Code-Level Telemetry Instrumentation: From 'Go to Hell' to 'True Love'

A platform engineer’s guide to developer buy-in

Originally published on the author’s personal blog, whitneylee.com

As platform engineers, we want the holistic system insights that instrumented code can give us – yes, please. With code-level insights plus infrastructure observability, we can connect infrastructure signals to business outcomes. We can prove our value with Service Level Objectives (SLOs) like “99% of checkouts complete within 2 seconds.” Not to mention the ability to auto-detect dependencies between services, automatically create dependency graphs, and power intelligent scaling.

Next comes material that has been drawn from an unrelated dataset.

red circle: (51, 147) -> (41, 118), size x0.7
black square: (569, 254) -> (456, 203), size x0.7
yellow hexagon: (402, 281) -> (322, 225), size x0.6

But instrumenting code is often a pain in the ass for developers. How do we motivate them to participate?

Well, first off, we build application-adjacent observability collections into the platform as much as possible. What can we observe about our applications without the developer having to lift a finger?

Framework-level telemetry: OpenTelemetry provides auto-instrumentation for popular programming languages, enabling your platform to collect trace data without modifying the code. You simply attach an agent, run your app with a startup flag, and it automatically implements common frameworks like HTTP servers, database clients, messaging libraries, Spring Boot, Express, etc.

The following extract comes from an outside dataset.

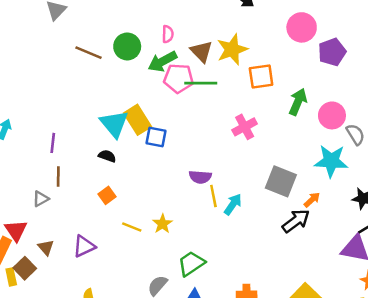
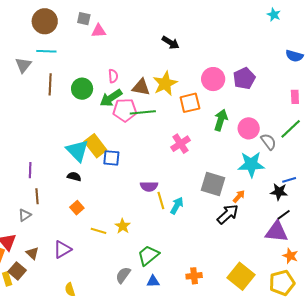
pink circle: (302, 27) -> (213, 79), moved
brown triangle: (202, 51) -> (141, 87), turned -30
brown line: (89, 53) -> (50, 84), moved, turned 75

Kernel-level telemetry: The platform can also collect kernel-level insights using an eBPF-powered observability tool, such as Pixie or Cilium.

Network-level telemetry: These can come from your service mesh technologies, like Istio, Linkerd, or Cilium. All of this you can do without the developer writing a single line of observability-related code.

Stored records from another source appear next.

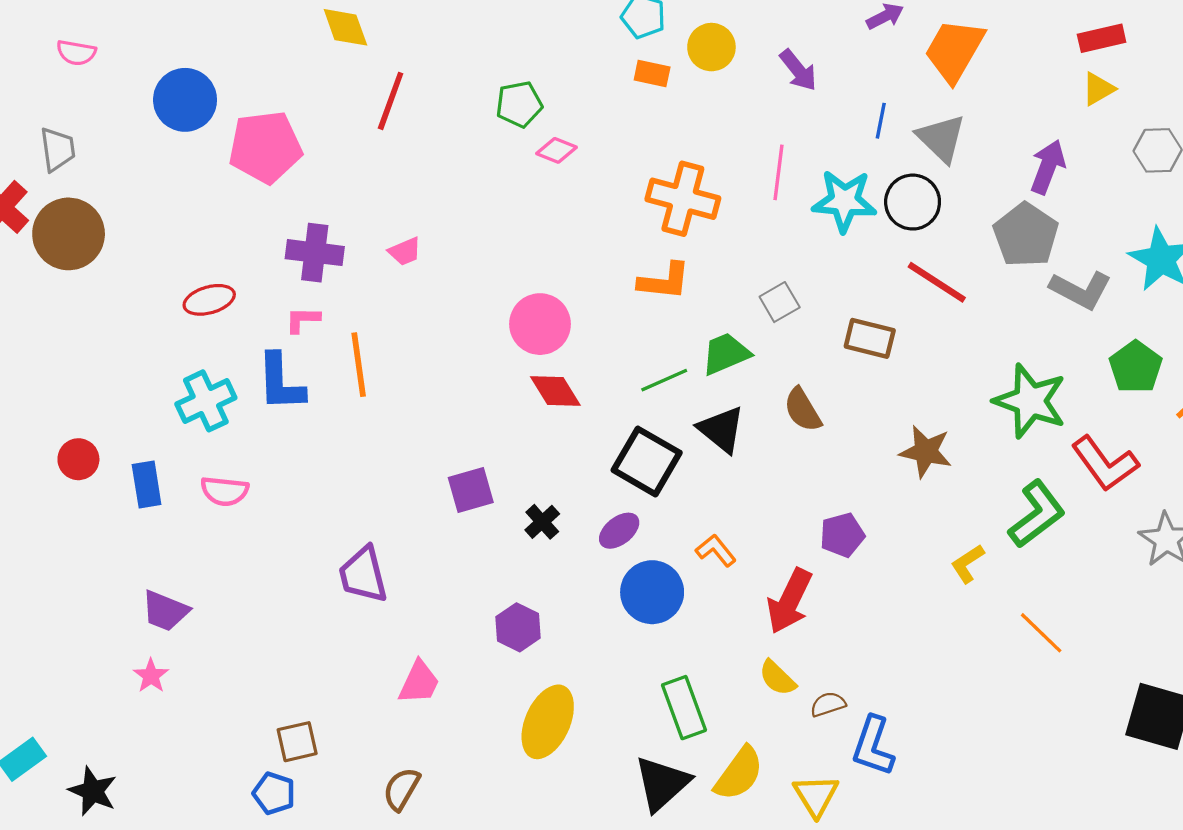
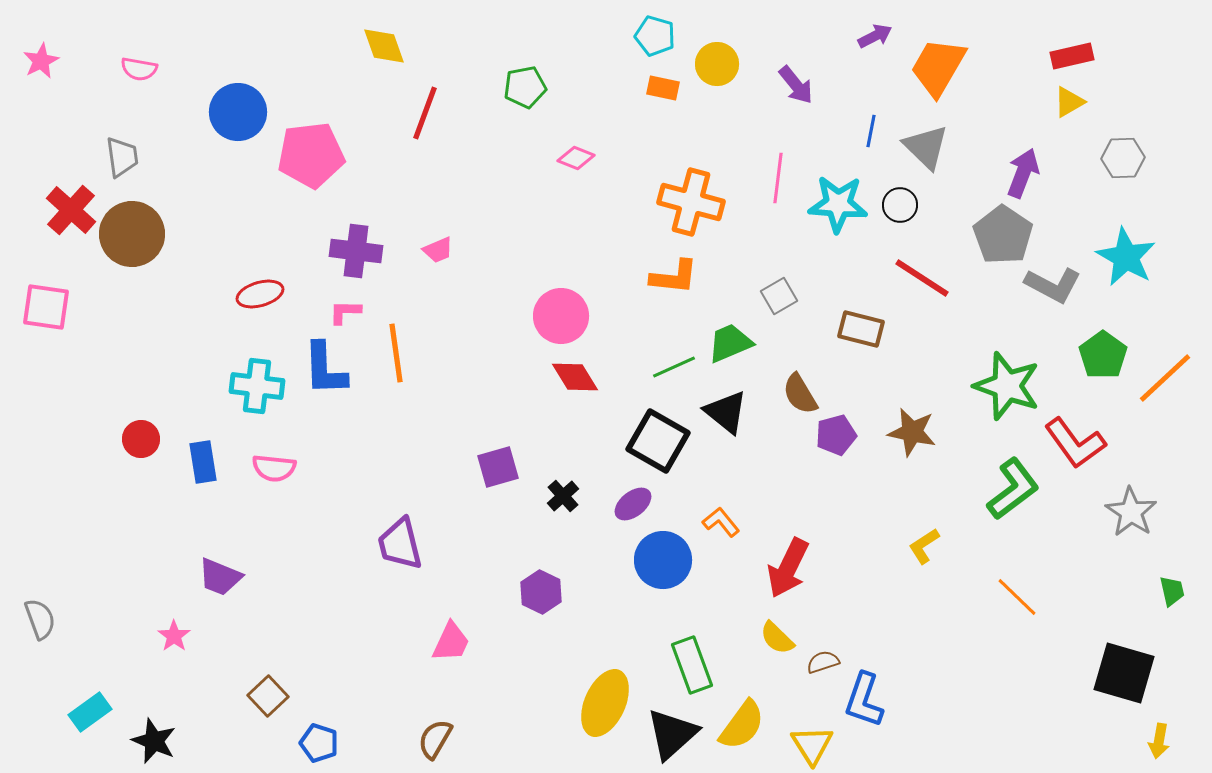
green pentagon: (519, 104) -> (525, 87), moved
black circle: (913, 202) -> (900, 205), size x0.7
cyan cross: (206, 401) -> (257, 386), turned 32
purple pentagon: (842, 535) -> (836, 435), moved
yellow L-shape: (968, 564) -> (924, 546), moved
pink star: (151, 676) -> (174, 636), moved
yellow ellipse: (548, 722) -> (605, 703), moved
brown square: (297, 742) -> (268, 696), moved, turned -30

But none of this gives us insight into the business logic, which is an important piece of the puzzle. It makes sense. The discipline of observability is maturing, and everything that can be automated for us, has been automated for us. But—and this is a story we’ll hear over and over again, across many disciplines—the parts of our business that are unique to our business alone need to be handled manually.

This is where we need developer buy-in. Observability shouldn’t be a favor developers do for platform engineers; it should be a feature of the platform that enables developers.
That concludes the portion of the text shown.